CCNY's distinguished lecturer Cassim Shepard is one of the curators of "Mass Support" exhibition and symposium which opens in the Spitzer School's Atrium Gallery on Tuesday, March 21.
Making its U.S. debut, the exhibition “Mass Support: Flexibility and Resident Agency in Housing” opens at the Bernard and Anne Spitzer School of Architecture at The City College of New York, on Tuesday, March 21 with a reception at 6 p.m. in the Atrium Gallery. The exhibition which runs through Sunday, May 7, is a joint presentation by the Spitzer School, The Architectural League of New York, and the Curatorial Research Collective of the TU/e, with support from the Dutch Culture USA program of the Consulate-General of the Netherlands, New York, and is the first in-person show at Spitzer since 2018.
“Mass Support” explores the legacy and contemporary relevance of the Stichting Architecten Research (SAR), a Dutch architectural think tank active between 1964 and 1990 that proposed a radical way of thinking about mass housing, one that fused the efficiency of industrial construction with the flexibility of user customization. Initially led by Dutch architect N. John Habraken, the SAR suggested new functions for the construction industry, for households, and, crucially, for architects.

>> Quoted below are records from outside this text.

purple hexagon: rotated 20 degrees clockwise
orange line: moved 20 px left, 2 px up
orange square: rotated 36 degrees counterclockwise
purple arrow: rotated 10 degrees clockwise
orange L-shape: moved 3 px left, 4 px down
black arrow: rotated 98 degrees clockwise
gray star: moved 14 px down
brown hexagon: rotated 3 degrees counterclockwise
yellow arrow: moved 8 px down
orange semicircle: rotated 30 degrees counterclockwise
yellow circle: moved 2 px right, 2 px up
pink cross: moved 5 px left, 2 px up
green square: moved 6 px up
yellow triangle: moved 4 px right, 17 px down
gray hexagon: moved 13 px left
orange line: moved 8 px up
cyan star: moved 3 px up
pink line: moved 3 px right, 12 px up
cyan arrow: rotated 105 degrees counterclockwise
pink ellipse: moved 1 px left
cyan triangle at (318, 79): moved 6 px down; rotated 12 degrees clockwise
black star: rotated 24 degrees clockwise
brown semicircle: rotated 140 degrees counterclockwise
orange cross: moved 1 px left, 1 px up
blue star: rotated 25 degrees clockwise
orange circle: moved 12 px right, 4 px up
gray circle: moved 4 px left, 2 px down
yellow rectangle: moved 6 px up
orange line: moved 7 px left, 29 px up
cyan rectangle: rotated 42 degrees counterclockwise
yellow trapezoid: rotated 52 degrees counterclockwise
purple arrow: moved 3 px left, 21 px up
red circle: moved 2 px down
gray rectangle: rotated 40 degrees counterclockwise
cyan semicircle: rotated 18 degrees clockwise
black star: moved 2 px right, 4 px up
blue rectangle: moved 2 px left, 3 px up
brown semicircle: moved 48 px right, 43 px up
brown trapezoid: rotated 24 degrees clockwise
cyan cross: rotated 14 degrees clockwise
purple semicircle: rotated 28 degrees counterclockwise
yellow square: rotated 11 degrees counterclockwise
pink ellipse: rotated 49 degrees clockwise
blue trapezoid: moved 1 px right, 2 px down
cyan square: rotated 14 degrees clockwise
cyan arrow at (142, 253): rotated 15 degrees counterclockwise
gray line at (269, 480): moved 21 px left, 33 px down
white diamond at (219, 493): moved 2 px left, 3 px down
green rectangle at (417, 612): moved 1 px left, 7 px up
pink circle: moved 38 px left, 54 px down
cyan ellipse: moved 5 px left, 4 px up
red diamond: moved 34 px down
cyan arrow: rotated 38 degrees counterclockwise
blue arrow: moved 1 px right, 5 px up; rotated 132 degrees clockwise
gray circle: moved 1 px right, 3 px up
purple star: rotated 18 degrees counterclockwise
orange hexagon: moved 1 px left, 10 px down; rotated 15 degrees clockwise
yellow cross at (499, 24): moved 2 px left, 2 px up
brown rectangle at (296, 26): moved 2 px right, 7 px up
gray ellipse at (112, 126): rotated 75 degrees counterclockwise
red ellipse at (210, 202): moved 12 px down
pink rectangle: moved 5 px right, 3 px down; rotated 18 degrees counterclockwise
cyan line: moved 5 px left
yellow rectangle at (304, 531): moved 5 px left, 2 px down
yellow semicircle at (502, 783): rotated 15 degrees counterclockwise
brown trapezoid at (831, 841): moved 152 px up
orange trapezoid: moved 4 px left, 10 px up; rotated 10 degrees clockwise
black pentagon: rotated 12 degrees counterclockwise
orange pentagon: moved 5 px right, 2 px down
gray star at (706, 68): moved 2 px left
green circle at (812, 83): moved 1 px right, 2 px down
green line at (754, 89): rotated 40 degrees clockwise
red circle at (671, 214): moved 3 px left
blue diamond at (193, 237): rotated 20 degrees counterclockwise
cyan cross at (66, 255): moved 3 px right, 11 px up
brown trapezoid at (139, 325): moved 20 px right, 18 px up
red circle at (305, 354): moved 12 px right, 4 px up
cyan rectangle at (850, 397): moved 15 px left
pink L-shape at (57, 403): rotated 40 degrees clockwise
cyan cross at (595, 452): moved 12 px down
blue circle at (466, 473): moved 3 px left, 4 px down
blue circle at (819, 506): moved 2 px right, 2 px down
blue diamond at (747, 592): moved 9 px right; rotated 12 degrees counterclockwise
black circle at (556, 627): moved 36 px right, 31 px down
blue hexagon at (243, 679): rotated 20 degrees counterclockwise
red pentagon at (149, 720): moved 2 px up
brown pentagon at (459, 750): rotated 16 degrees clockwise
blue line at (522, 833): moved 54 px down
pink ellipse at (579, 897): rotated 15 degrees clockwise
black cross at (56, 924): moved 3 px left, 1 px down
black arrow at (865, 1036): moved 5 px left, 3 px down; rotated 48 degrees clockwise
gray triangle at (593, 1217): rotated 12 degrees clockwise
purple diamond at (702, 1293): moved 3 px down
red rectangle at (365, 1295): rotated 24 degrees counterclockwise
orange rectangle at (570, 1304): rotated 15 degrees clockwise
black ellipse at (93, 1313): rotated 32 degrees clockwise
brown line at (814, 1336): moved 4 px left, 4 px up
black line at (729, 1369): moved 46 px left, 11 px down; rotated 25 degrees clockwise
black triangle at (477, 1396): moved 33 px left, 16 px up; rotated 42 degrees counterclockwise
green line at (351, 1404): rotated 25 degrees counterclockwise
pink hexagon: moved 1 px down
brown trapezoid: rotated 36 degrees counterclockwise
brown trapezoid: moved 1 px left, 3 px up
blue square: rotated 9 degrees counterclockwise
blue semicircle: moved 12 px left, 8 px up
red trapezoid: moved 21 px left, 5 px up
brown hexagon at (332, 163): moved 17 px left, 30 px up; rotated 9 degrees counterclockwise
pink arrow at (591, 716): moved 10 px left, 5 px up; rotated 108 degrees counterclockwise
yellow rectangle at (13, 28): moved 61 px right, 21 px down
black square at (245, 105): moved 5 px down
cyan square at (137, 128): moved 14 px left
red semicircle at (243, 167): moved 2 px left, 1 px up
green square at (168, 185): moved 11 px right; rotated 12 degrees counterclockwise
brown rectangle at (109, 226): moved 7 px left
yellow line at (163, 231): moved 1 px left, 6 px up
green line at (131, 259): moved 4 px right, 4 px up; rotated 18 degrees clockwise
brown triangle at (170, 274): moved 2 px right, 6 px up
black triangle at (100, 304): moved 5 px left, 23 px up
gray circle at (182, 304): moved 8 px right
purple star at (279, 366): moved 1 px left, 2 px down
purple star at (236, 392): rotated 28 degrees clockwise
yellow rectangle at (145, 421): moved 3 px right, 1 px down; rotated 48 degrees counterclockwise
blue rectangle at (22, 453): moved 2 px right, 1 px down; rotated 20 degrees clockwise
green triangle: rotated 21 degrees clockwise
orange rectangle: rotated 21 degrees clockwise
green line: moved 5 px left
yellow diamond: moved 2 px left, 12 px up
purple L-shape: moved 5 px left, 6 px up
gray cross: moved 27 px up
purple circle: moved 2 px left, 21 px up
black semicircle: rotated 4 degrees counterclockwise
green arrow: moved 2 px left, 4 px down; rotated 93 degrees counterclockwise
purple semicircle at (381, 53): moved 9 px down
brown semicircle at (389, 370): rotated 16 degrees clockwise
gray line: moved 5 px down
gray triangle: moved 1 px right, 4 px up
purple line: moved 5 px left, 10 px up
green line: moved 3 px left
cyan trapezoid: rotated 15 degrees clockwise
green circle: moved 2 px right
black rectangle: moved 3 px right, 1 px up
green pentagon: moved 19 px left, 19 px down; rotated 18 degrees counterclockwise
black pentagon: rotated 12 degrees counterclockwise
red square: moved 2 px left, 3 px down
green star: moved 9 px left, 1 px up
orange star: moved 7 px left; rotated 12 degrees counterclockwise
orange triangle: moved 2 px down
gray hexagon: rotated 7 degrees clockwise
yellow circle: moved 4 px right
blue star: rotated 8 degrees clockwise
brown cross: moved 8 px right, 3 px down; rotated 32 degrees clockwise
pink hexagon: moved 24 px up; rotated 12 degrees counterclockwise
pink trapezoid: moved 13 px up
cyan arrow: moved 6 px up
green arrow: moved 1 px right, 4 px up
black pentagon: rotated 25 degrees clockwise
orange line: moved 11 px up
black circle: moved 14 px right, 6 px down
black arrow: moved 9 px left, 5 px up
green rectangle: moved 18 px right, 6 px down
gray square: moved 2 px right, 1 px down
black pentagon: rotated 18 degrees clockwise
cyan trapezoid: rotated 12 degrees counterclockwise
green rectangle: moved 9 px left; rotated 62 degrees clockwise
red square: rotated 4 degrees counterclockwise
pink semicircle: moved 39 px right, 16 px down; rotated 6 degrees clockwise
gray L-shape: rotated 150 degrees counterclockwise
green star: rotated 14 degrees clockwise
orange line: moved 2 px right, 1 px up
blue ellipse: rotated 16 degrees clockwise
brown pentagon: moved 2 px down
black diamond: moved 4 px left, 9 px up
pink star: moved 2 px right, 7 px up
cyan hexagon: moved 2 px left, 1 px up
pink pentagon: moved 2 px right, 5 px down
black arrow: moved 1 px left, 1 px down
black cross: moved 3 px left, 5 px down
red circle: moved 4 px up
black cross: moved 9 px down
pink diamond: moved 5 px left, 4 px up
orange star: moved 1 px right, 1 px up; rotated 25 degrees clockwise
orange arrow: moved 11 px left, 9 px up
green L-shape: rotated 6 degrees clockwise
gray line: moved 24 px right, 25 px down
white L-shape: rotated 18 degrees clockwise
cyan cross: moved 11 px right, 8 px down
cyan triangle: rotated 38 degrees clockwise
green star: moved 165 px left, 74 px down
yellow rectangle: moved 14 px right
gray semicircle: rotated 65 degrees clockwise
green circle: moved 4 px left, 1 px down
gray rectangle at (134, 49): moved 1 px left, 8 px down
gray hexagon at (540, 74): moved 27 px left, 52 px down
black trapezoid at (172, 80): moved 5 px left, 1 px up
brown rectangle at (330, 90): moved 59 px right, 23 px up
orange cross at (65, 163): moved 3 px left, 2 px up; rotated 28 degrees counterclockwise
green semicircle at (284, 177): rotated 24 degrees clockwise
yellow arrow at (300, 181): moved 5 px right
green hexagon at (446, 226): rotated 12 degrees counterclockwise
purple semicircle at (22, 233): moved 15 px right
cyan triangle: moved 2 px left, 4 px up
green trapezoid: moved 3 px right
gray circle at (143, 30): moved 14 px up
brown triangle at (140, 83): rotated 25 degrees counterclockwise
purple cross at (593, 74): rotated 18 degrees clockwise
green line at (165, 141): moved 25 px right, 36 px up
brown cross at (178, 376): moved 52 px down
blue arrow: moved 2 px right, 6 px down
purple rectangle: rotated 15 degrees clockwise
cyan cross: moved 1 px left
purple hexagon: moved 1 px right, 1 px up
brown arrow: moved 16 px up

An online symposium, a companion to the exhibition, will be held Wednesday, April 26, from 10 a.m. to 4 p.m. The symposium focuses on flexibility, resident input, and modular building in contemporary architecture, exposing participants to the under-examined interface of robust community engagement and innovative construction technology. A Zoom link will be made available at ssa.ccny.cuny.edu.
According to Cassim Shepard, distinguished lecturer at the Spitzer School of Architecture, and part of the curatorial team, “Given the urgency to increase the supply of housing across the country, we need to examine how to combine innovative construction technologies with a deep commitment to responding to the needs of distinct households and communities.”
This exhibition — a new iteration of a show that premiered in the Netherlands at Eindhoven University of Technology (TU/e) in summer 2022 — charts a path forward. It highlights 10 recent projects that resonate in different ways with the legacy of the SAR’s pathbreaking work—from new models of social housing in Berlin and Barcelona to new applications of prefab construction in Beijing and Brooklyn.